About the outer skate - I prefer 3 point adjustment of the bed and by bed I mean the glass and with your setup the inner two corners are as stable as can be, I would want the outer adjustment point to support the glass without any chance of bending it, so I think my take would be to use a very short skate for that, would also save on the friction the inner skate should be more than able to line up the bed in itself, great experiment, I'll be back, must sleep now :-)

Erik
Re: Slide bearings on Aluminium Extrusion (no smooth bars)
March 04, 2014 04:59PM
Hi Erik, I'll try the three point plan when new materials arrive smiling smiley this was just a quick fix-up to see how it runs (as it happens, it wasn't so quick, sourcing screws of the right length, etc) - I plan on having a triangular support structure for the heater and glass to make levelling easier - this would be larger than the heated area itself (you'll notice that the extrusion I used is a little longer than the Ormerod extrusion - it's 500mm, ideally I'll have something between an A4 and an A3 printable area eventually, but I'll need a bigger heater!). You'll also notice that I had to turn the PCB though 90 degrees to avoid the extrusion on this try out (this works quite well for cabling as it happens) - I'm not sure how large a gap to aim for between the two Y rails - this is because I was using the predrilled holes in the heat spreader and PCB to mount the skates.

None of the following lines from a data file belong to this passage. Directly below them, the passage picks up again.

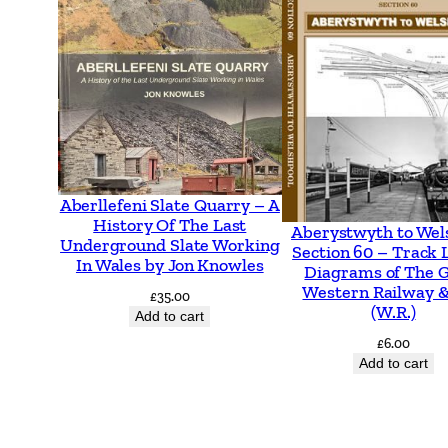
Aberllefeni Slate Quarry – A
History Of The Last
Aberystwyth to Wel
Underground Slate Working
Section 60 – Track 
In Wales by Jon Knowles
Diagrams of The 
Western Railway &
£
35.00
(W.R.)
Add to cart
£
6.00
Add to cart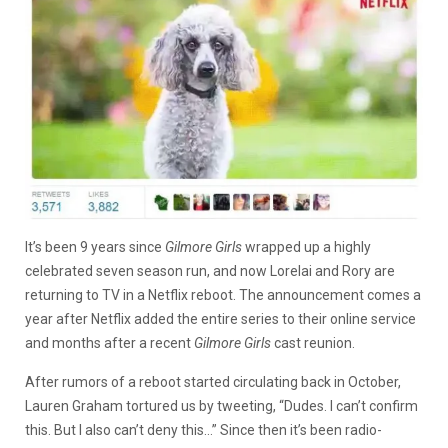
It’s been 9 years since
Gilmore Girls
wrapped up a highly
celebrated seven season run, and now Lorelai and Rory are
returning to TV in a Netflix reboot. The announcement comes a
year after Netflix added the entire series to their online service
and months after a recent
Gilmore Girls
cast reunion.
After rumors of a reboot started circulating back in October,
Lauren Graham tortured us by tweeting, “Dudes. I can’t confirm
this. But I also can’t deny this…” Since then it’s been radio-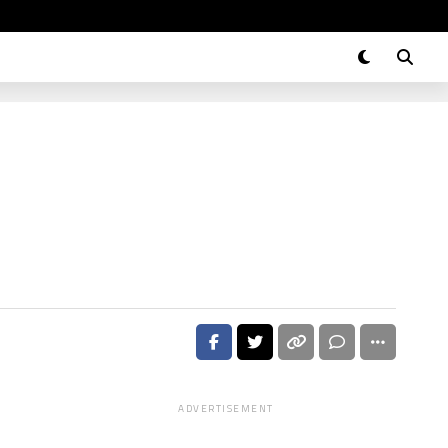
ADVERTISEMENT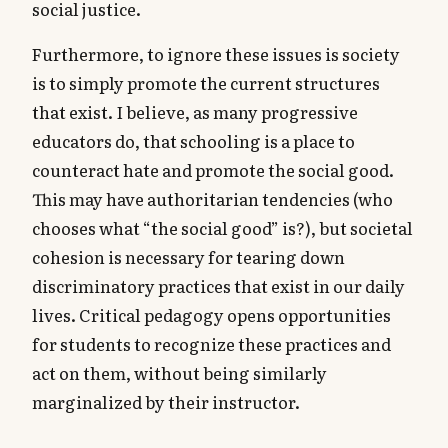
social justice.
Furthermore, to ignore these issues is society
is to simply promote the current structures
that exist. I believe, as many progressive
educators do, that schooling is a place to
counteract hate and promote the social good.
This may have authoritarian tendencies (who
chooses what “the social good” is?), but societal
cohesion is necessary for tearing down
discriminatory practices that exist in our daily
lives. Critical pedagogy opens opportunities
for students to recognize these practices and
act on them, without being similarly
marginalized by their instructor.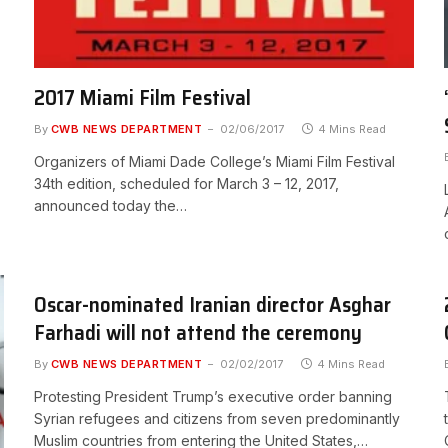
2017 Miami Film Festival
By
CWB NEWS DEPARTMENT
02/06/2017
4 Mins Read
Organizers of Miami Dade College’s Miami Film Festival
34th edition, scheduled for March 3 – 12, 2017,
announced today the…
Oscar-nominated Iranian director Asghar
Farhadi will not attend the ceremony
By
CWB NEWS DEPARTMENT
02/02/2017
4 Mins Read
Protesting President Trump’s executive order banning
Syrian refugees and citizens from seven predominantly
Muslim countries from entering the United States,…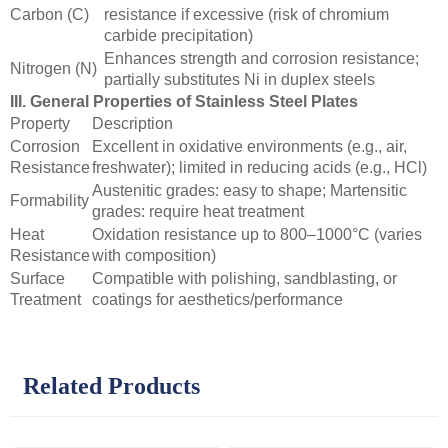
Carbon (C)
resistance if excessive (risk of chromium
carbide precipitation)
Enhances strength and corrosion resistance;
Nitrogen (N)
partially substitutes Ni in duplex steels
III. General Properties of Stainless Steel Plates
Property
Description
Corrosion
Excellent in oxidative environments (e.g., air,
Resistance
freshwater); limited in reducing acids (e.g., HCl)
Austenitic grades: easy to shape; Martensitic
Formability
grades: require heat treatment
Heat
Oxidation resistance up to 800–1000°C (varies
Resistance
with composition)
Surface
Compatible with polishing, sandblasting, or
Treatment
coatings for aesthetics/performance
Related Products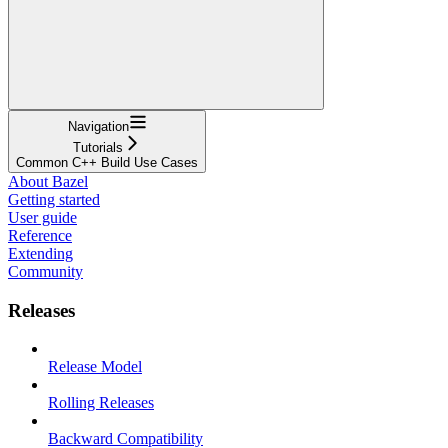
Navigation
Tutorials
Common C++ Build Use Cases
About Bazel
Getting started
User guide
Reference
Extending
Community
Releases
Release Model
Rolling Releases
Backward Compatibility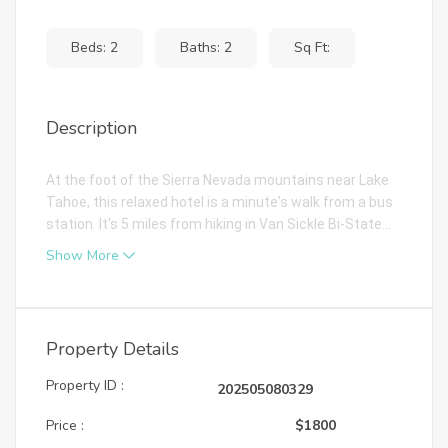
Beds: 2
Baths: 2
Sq Ft:
Description
At the foot of the Sierra Nevada mountains near Lake
Tahoe, this relaxed hotel is a minute's walk from a bus
station. It's 5 miles from hiking in Van Sickle Bi-State...
Show More
Property Details
Property ID :
202505080329
Price :
$1800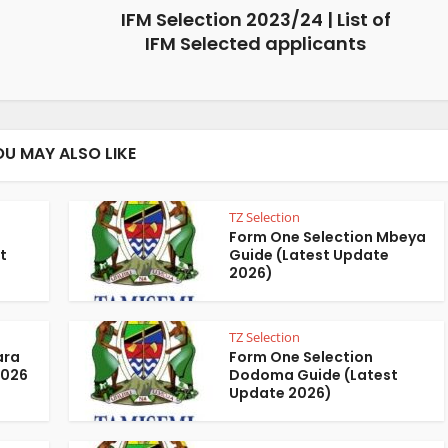
IFM Selection 2023/24 | List of
IFM Selected applicants
OU MAY ALSO LIKE
TZ Selection
Form One Selection Mbeya
t
Guide (Latest Update
2026)
TZ Selection
ara
Form One Selection
2026
Dodoma Guide (Latest
Update 2026)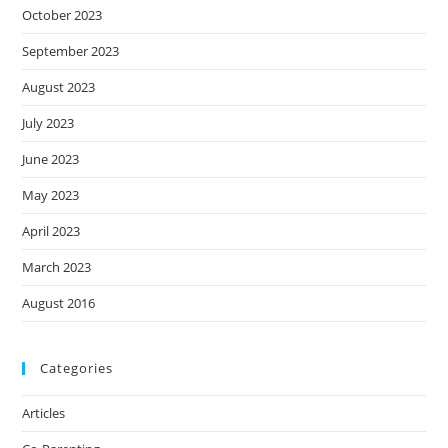
October 2023
September 2023
August 2023
July 2023
June 2023
May 2023
April 2023
March 2023
August 2016
Categories
Articles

There is indeed preload - the slides are pretty much floating in X and Z - they have the same shape in section as the groove does, but with a sizeable gap in each direction, to take up the slack in X I drilled the mounting holes in the end plates at 1/4inch (6.27mm) which gives enough wiggle room to leave the skates floating or bind them fully. I did consider spring preloads etc, but decided on this method for speed of building - I squared the "inner" extrusion to the end plates, then left the front one loose and straightened it by sliding the Y carriage back and forth until it moved freely with no play and no binding, then screwed it tight and locked it down.

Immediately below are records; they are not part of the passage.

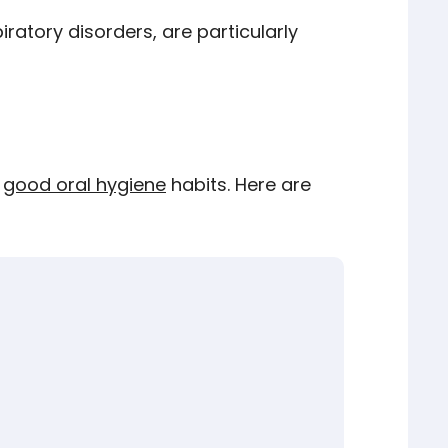
ratory disorders, are particularly
g
good oral hygiene
habits. Here are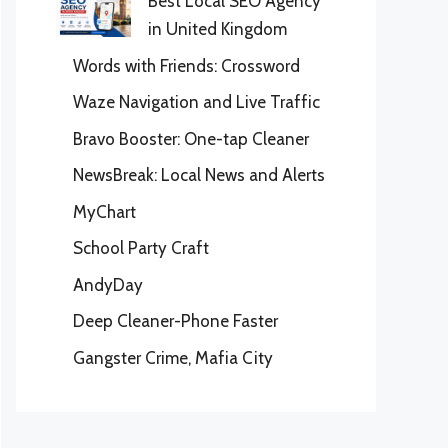
Best Local SEO Agency
in United Kingdom
Words with Friends: Crossword
Waze Navigation and Live Traffic
Bravo Booster: One-tap Cleaner
NewsBreak: Local News and Alerts
MyChart
School Party Craft
AndyDay
Deep Cleaner-Phone Faster
Gangster Crime, Mafia City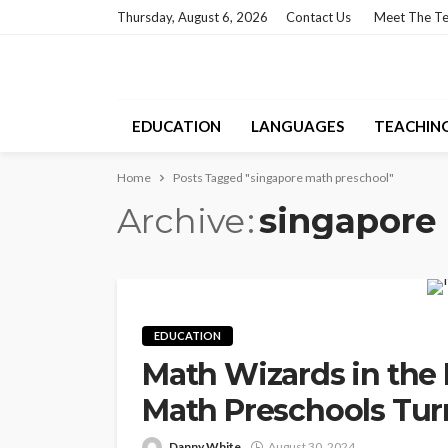
Thursday, August 6, 2026
Contact Us
Meet The T
EDUCATION
LANGUAGES
TEACHIN
Home
Posts Tagged "singapore math preschool"
Archive
singapore
EDUCATION
Math Wizards in the
Math Preschools Tur
Danny White
August 30, 2024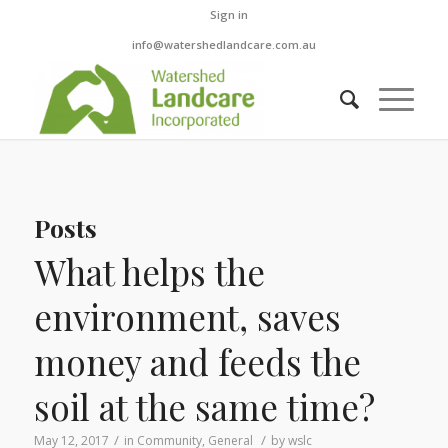
Sign in
info@watershedlandcare.com.au
Posts
What helps the
environment, saves
money and feeds the
soil at the same time?
/
/
May 12, 2017
in
Community
,
General
by
wslc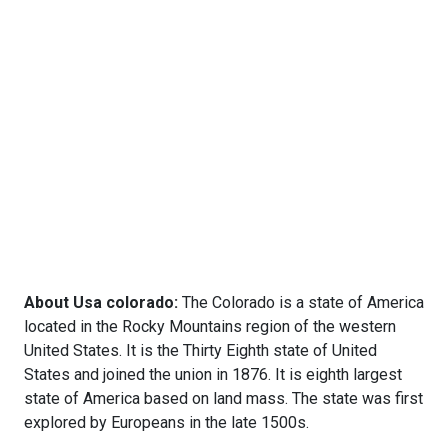
About Usa colorado:
The Colorado is a state of America
located in the Rocky Mountains region of the western
United States. It is the Thirty Eighth state of United
States and joined the union in 1876. It is eighth largest
state of America based on land mass. The state was first
explored by Europeans in the late 1500s.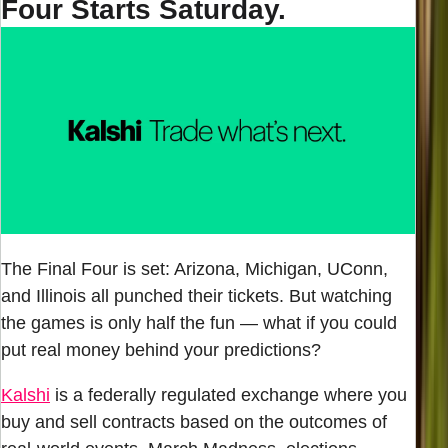
Four Starts Saturday.
The Final Four is set: Arizona, Michigan, UConn,
and Illinois all punched their tickets. But watching
the games is only half the fun — what if you could
put real money behind your predictions?
Kalshi
is a federally regulated exchange where you
buy and sell contracts based on the outcomes of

I compared the ease of movement between the original and this version, I was surprised that on the original, movement is easier in one direction than the other. On mine it's got the same resistance in both directions but is not as free as on the original (this could be altered I guess by changing the preload, or using springs for preload) - one very noticeable difference is that with a load of two bricks on the bed, the ball bearings excel, the acetal does get stiffer - this is why I think for Z I'll need two posts (to kill the moment caused by the weight of X, and have the X load on Z be purely vertical), I'm pretty sure that it'll have no impact on the running of the extruder along X though, so that's probably next, using a 20x20 section to keep the weight downsmiling smiley It'll take two skates, maybe one in each side groove, with the rear one having a variable preload to keep the extruder horizontal, or perhaps one on top and one on the side (depending on how I mount the extruder motor - this might be a good time to experiment with direct drive and lose the Boweden!)

Cheers

Ray
Re: Slide bearings on Aluminium Extrusion (no smooth bars)
March 05, 2014 04:29PM
I like that.... Nice work there.....
Bet it's heavy thou....


Please send me a PM if you have suggestions, or problems with Big Blue 360.
I won't see comments in threads, as I move around to much.
Working Link to Big Blue 360 Complete
Re: Slide bearings on Aluminium Extrusion (no smooth bars)
March 06, 2014 04:33AM
Great idea. I assume its much cheaper than the ground rods and linear bearings? Perhaps you should add it to the RepStrap page.

regards
Andy


Ormerod #318
www.zoomworks.org - Free and Open Source Stuff smiling smiley
Re: Slide bearings on Aluminium Extrusion (no smooth bars)
March 06, 2014 06:16AM
Nicely done.
I was contemplating the second Z support - could you be a gentleman and remind me what size the extrusion is (width not length)?
I am away from my printer for another 10 days and would like to come home to parts...
My thoughts are to keep the X axis the same size, double the Y and the Z.
I was going to buy a second heat bed and mount them side by side, will look now and see what options there are for larger beds.
Again, good work....you have inspired me to keep modding mine.
Re: Slide bearings on Aluminium Extrusion (no smooth bars)
March 06, 2014 12:40PM
Hi Kim, thankssmiling smiley - it's not that much heavier actually - I've used two 500mm lengths of extrusion (instead of one 350mm length) - total weight of extrusion is 730g, and I used two 230mm lengths of 3mmx80mm steel for the ends - this weighs1.7kg/m so the steel weight is 780g, giving a total of 1.51kg - the original lower frame (extrusion, smooth bars bearings and plywood/mdf weighs 1.125kg, so I got a weight increase of 1.5/1.1 (36%) for a length increase of 500/350 (43%) - not bad going really (and this frame is much more rigid). Until I get the rack in (or if I stay with belt drive, move the motor outside the base), I can't really use the extra space, but I should be able to do an A4 sized print bed pretty easily in the current frame, when I get round to X and Z I intend using 500mm extrusion there too, but will have to look hard for a heated bed big enough to use that much space.

Cheers

Ray
Re: Slide bearings on Aluminium Extrusion (no smooth bars)
March 06, 2014 12:49PM
Quote
kwikius
Great idea. I assume its much cheaper than the ground rods and linear bearings? Perhaps you should add it to the RepStrap page.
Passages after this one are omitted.